Since then, ESF students and faculty said they’ve had sharp exchanges with ESF and SUNY administrators, from town halls hosted by the Mighty Oak Student Assembly to closed-door discussions. Even with the administration’s efforts to improve transparency about the stability plan, students and faculty are still unsure of the school’s future.
MOSA President Daniel Vera said many students wish ESF administrators, like ESF President Joanie Mahoney, were more present in activism about the stability plan — joining the campus community’s greater movement against the broader SUNY system.
Instead, he feels like the university has become complacent.

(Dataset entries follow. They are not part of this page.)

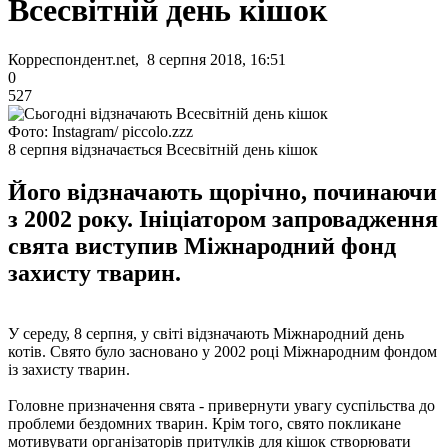
Всесвітній день кішок
Корреспондент.net, 8 серпня 2018, 16:51
0
527
Фото: Instagram/ piccolo.zzz
8 серпня відзначається Всесвітній день кішок
Його відзначають щорічно, починаючи
з 2002 року. Ініціатором запровадження
свята виступив Міжнародний фонд
захисту тварин.
У середу, 8 серпня, у світі відзначають Міжнародний день
котів. Свято було засновано у 2002 році Міжнародним фондом
із захисту тварин.
Головне призначення свята - привернути увагу суспільства до
проблеми бездомних тварин. Крім того, свято покликане
мотивувати організаторів притулків для кішок створювати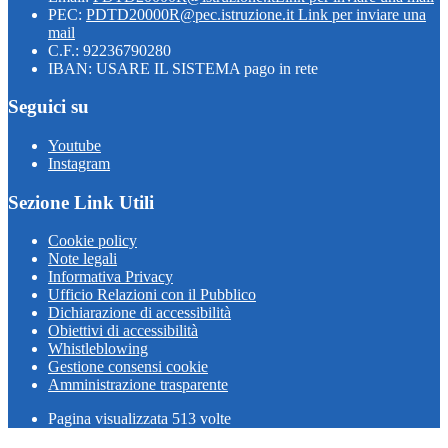
PEC:
PDTD20000R@pec.istruzione.it
Link per inviare una
mail
C.F.: 92236790280
IBAN: USARE IL SISTEMA pago in rete
Seguici su
Youtube
Instagram
Sezione Link Utili
Cookie policy
Note legali
Informativa Privacy
Ufficio Relazioni con il Pubblico
Dichiarazione di accessibilità
Obiettivi di accessibilità
Whistleblowing
Gestione consensi cookie
Amministrazione trasparente
Pagina visualizzata
513
volte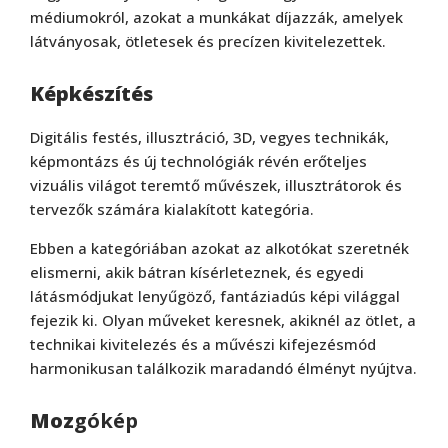
médiumokról, azokat a munkákat díjazzák, amelyek
látványosak, ötletesek és precízen kivitelezettek.
Képkészítés
Digitális festés, illusztráció, 3D, vegyes technikák,
képmontázs és új technológiák révén erőteljes
vizuális világot teremtő művészek, illusztrátorok és
tervezők számára kialakított kategória.
Ebben a kategóriában azokat az alkotókat szeretnék
elismerni, akik bátran kísérleteznek, és egyedi
látásmódjukat lenyűgöző, fantáziadús képi világgal
fejezik ki. Olyan műveket keresnek, akiknél az ötlet, a
technikai kivitelezés és a művészi kifejezésmód
harmonikusan találkozik maradandó élményt nyújtva.
Moz
gókép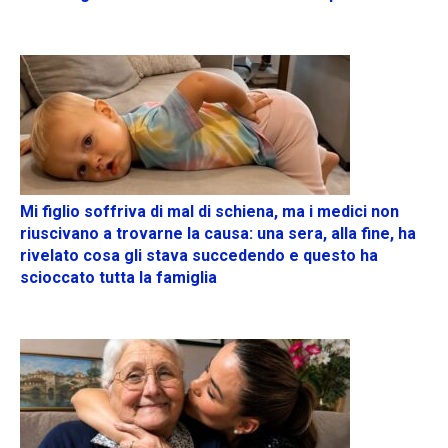
Mi figlio soffriva di mal di schiena, ma i medici non
riuscivano a trovarne la causa: una sera, alla fine, ha
rivelato cosa gli stava succedendo e questo ha
scioccato tutta la famiglia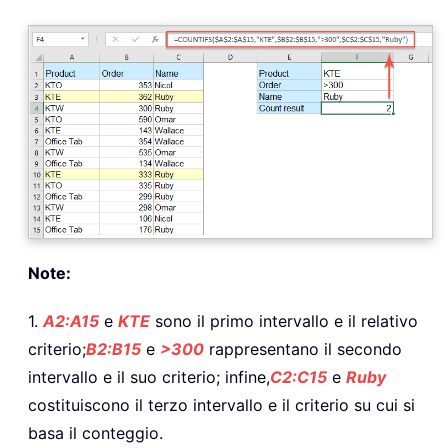
Note:
1.
A2:A15
e
KTE
sono il primo intervallo e il relativo
criterio;
B2:B15
e
>300
rappresentano il secondo
intervallo e il suo criterio; infine,
C2:C15
e
Ruby
costituiscono il terzo intervallo e il criterio su cui si
basa il conteggio.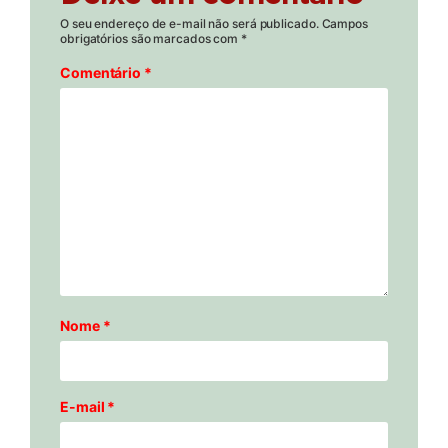
O seu endereço de e-mail não será publicado.
Campos
obrigatórios são marcados com
*
Comentário
*
Nome
*
E-mail
*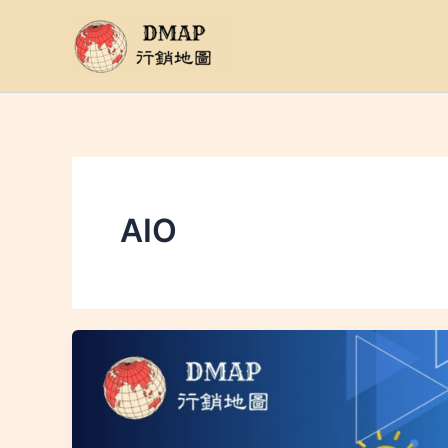
跳
至
主
要
內
容
AIO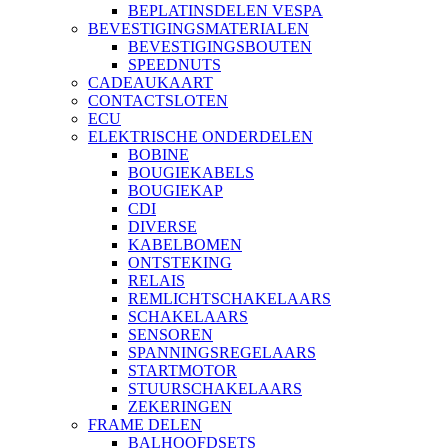
BEPLATINSDELEN VESPA
BEVESTIGINGSMATERIALEN
BEVESTIGINGSBOUTEN
SPEEDNUTS
CADEAUKAART
CONTACTSLOTEN
ECU
ELEKTRISCHE ONDERDELEN
BOBINE
BOUGIEKABELS
BOUGIEKAP
CDI
DIVERSE
KABELBOMEN
ONTSTEKING
RELAIS
REMLICHTSCHAKELAARS
SCHAKELAARS
SENSOREN
SPANNINGSREGELAARS
STARTMOTOR
STUURSCHAKELAARS
ZEKERINGEN
FRAME DELEN
BALHOOFDSETS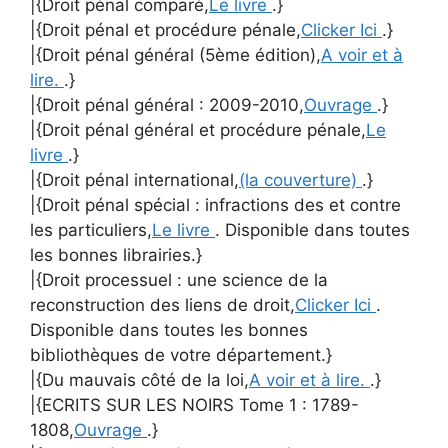
|{Droit pénal comparé,
Le livre
.}
|{Droit pénal et procédure pénale,
Clicker Ici
.}
|{Droit pénal général (5ème édition),
A voir et à
lire.
.}
|{Droit pénal général : 2009-2010,
Ouvrage
.}
|{Droit pénal général et procédure pénale,
Le
livre
.}
|{Droit pénal international,
(la couverture)
.}
|{Droit pénal spécial : infractions des et contre
les particuliers,
Le livre
. Disponible dans toutes
les bonnes librairies.}
|{Droit processuel : une science de la
reconstruction des liens de droit,
Clicker Ici
.
Disponible dans toutes les bonnes
bibliothèques de votre département.}
|{Du mauvais côté de la loi,
A voir et à lire.
.}
|{ECRITS SUR LES NOIRS Tome 1 : 1789-
1808,
Ouvrage
.}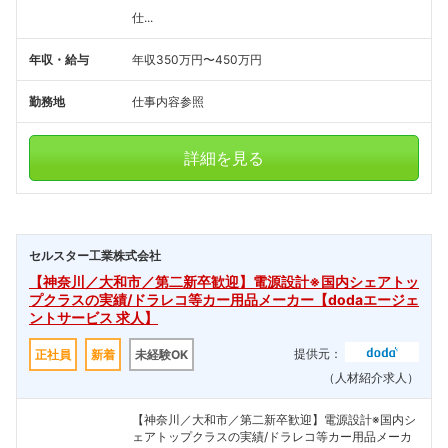
仕...
年収・給与
年収350万円〜450万円
勤務地
仕事内容参照
詳細を見る
セルスター工業株式会社
【神奈川／大和市／第二新卒歓迎】電源設計※国内シェアトッ
プクラスの実績/ドラレコ等カー用品メーカー【dodaエージェ
ントサービス 求人】
提供元：
正社員
新着
未経験OK
（人材紹介求人）
【神奈川／大和市／第二新卒歓迎】電源設計※国内シ
ェアトップクラスの実績/ドラレコ等カー用品メーカ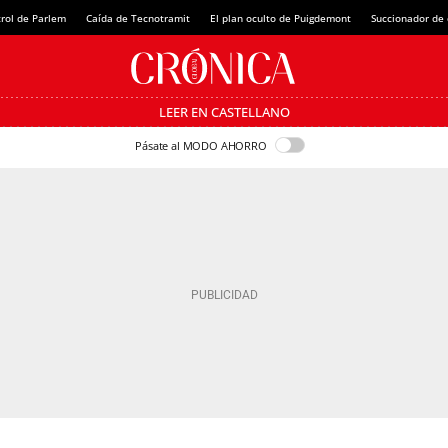
rol de Parlem
Caída de Tecnotramit
El plan oculto de Puigdemont
Succionador de c
LEER EN CASTELLANO
Pásate al MODO AHORRO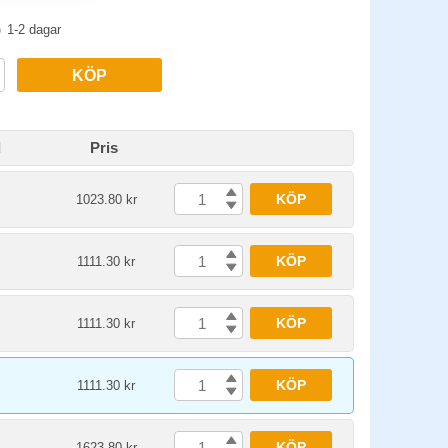
1-2 dagar
KÖP
d
Pris
KÖP
1023.80 kr
KÖP
1111.30 kr
KÖP
1111.30 kr
KÖP
1111.30 kr
KÖP
1623.80 kr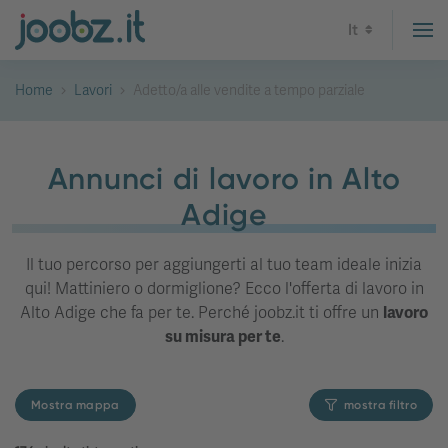
It
Home
Lavori
Adetto/a alle vendite a tempo parziale
Annunci di lavoro in Alto
Adige
Il tuo percorso per aggiungerti al tuo team ideale inizia
qui! Mattiniero o dormiglione? Ecco l'offerta di lavoro in
Alto Adige che fa per te. Perché joobz.it ti offre un
lavoro
su misura per te
.
Mostra mappa
mostra filtro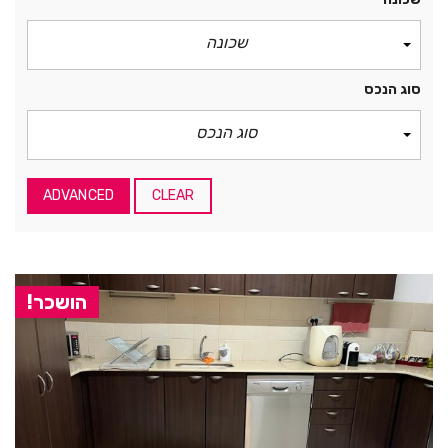
שכונה
סוג הנכס
סוג הנכס
ADVANCED
CLEAR
הושכר!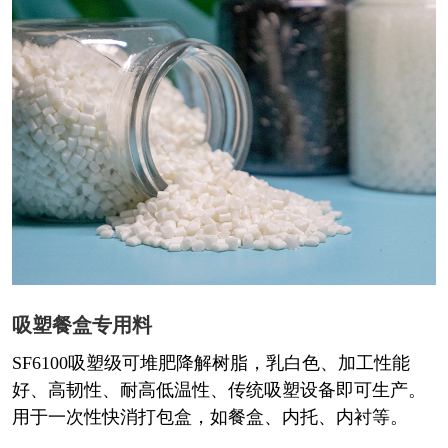
吸塑餐盒专用料
SF6100吸塑级可堆肥降解树脂，乳白色、加工性能
好、高韧性、耐高低温性、传统吸塑设备即可生产。
用于一次性快消打包盒，如餐盒、内托、内衬等。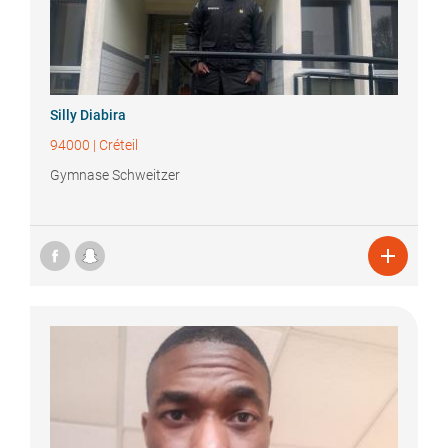
Silly
Diabira
94000
|
Créteil
Gymnase Schweitzer


“What originally was a fight against a united front from ESF as an institution toward SUNY has turned a little bit more into a fractured system within our own institution,” Vera said. “Students are feeling a little bit like, ‘Can we trust our administration? Can we not trust them to advocate for us?’”
In a Tuesday statement to The Daily Orange, Mahoney said misconceptions about the plan circulate in campus circles. She emphasized that the stability plan is an “active, living” budget projection.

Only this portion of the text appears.